▸ **WORK ITEM**: If an entry below holds a picture, leave the picture out and print the rest exactly.

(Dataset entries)
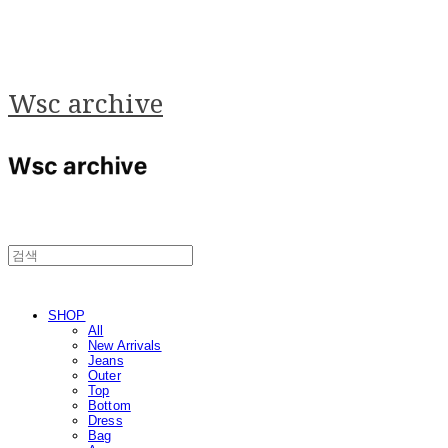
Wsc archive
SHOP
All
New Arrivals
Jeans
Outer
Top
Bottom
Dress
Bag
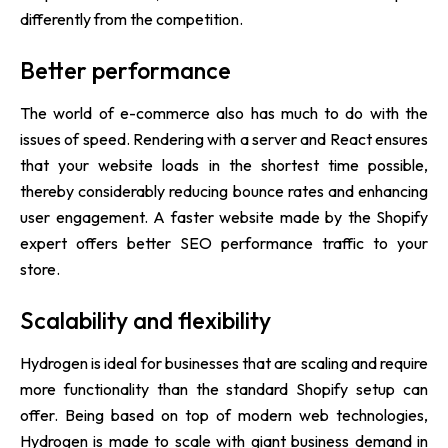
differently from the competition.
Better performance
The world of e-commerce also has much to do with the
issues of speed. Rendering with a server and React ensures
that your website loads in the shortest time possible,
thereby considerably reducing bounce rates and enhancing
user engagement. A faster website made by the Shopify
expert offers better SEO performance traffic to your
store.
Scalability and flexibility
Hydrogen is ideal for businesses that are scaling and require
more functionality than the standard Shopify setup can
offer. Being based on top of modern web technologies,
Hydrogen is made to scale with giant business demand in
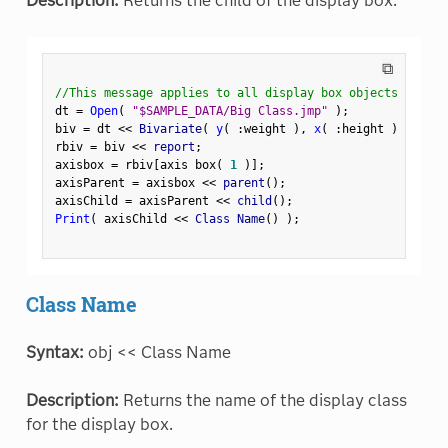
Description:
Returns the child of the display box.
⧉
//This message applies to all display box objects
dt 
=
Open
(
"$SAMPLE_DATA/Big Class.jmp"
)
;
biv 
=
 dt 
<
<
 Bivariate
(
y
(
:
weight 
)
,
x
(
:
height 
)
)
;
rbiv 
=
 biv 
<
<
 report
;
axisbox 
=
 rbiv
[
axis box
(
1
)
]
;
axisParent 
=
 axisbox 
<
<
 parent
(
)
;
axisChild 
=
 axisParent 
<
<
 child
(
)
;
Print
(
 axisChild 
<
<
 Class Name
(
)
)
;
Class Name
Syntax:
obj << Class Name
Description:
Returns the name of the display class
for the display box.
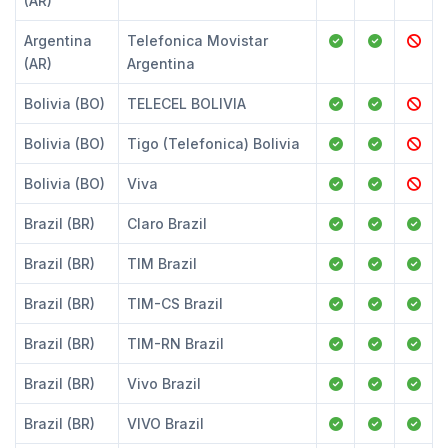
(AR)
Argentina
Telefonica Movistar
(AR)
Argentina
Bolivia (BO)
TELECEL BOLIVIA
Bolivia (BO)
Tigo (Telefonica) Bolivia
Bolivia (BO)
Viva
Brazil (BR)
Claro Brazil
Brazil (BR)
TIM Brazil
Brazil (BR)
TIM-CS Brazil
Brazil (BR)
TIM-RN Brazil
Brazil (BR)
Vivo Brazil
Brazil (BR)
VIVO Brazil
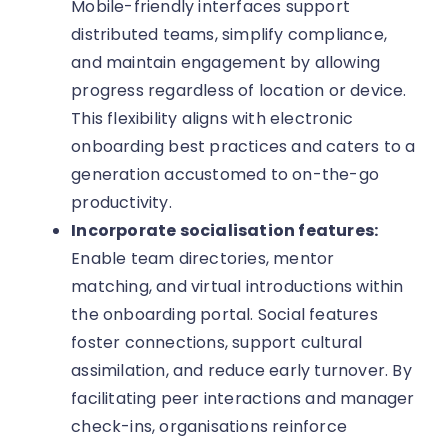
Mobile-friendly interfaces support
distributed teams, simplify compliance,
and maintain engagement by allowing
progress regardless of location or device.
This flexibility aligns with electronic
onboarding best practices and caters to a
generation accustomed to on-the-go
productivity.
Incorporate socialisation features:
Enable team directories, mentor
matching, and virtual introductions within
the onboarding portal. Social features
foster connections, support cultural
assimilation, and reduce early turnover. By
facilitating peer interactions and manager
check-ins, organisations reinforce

▸ **EXERCISE OUTPUT**:
Wsc archive
SHOP
All
New Arrivals
Jeans
Outer
Top
Bottom
Dress
Bag
differently from the competition.
Better performance
The world of e-commerce also has much to do with the
issues of speed. Rendering with a server and React ensures
that your website loads in the shortest time possible,
thereby considerably reducing bounce rates and enhancing
user engagement. A faster website made by the Shopify
expert offers better SEO performance traffic to your
store.
Scalability and flexibility
Hydrogen is ideal for businesses that are scaling and require
more functionality than the standard Shopify setup can
offer. Being based on top of modern web technologies,
Hydrogen is made to scale with giant business demand in
Description:
Returns the child of the display box.
⧉
//This message applies to all display box objects
dt 
=
Open
(
"$SAMPLE_DATA/Big Class.jmp"
)
;
biv 
=
 dt 
<
<
 Bivariate
(
y
(
:
weight 
)
,
x
(
:
height 
)
)
;
rbiv 
=
 biv 
<
<
 report
;
axisbox 
=
 rbiv
[
axis box
(
1
)
]
;
axisParent 
=
 axisbox 
<
<
 parent
(
)
;
axisChild 
=
 axisParent 
<
<
 child
(
)
;
Print
(
 axisChild 
<
<
 Class Name
(
)
)
;
Class Name
Syntax:
obj << Class Name
Description:
Returns the name of the display class
for the display box.
(AR)
Argentina
Telefonica Movistar
(AR)
Argentina
Bolivia (BO)
TELECEL BOLIVIA
Bolivia (BO)
Tigo (Telefonica) Bolivia
Bolivia (BO)
Viva
Brazil (BR)
Claro Brazil
Brazil (BR)
TIM Brazil
Brazil (BR)
TIM-CS Brazil
Brazil (BR)
TIM-RN Brazil
Brazil (BR)
Vivo Brazil
Brazil (BR)
VIVO Brazil
Mobile-friendly interfaces support
distributed teams, simplify compliance,
and maintain engagement by allowing
progress regardless of location or device.
This flexibility aligns with electronic
onboarding best practices and caters to a
generation accustomed to on-the-go
productivity.
Incorporate socialisation features:
Enable team directories, mentor
matching, and virtual introductions within
the onboarding portal. Social features
foster connections, support cultural
assimilation, and reduce early turnover. By
facilitating peer interactions and manager
check-ins, organisations reinforce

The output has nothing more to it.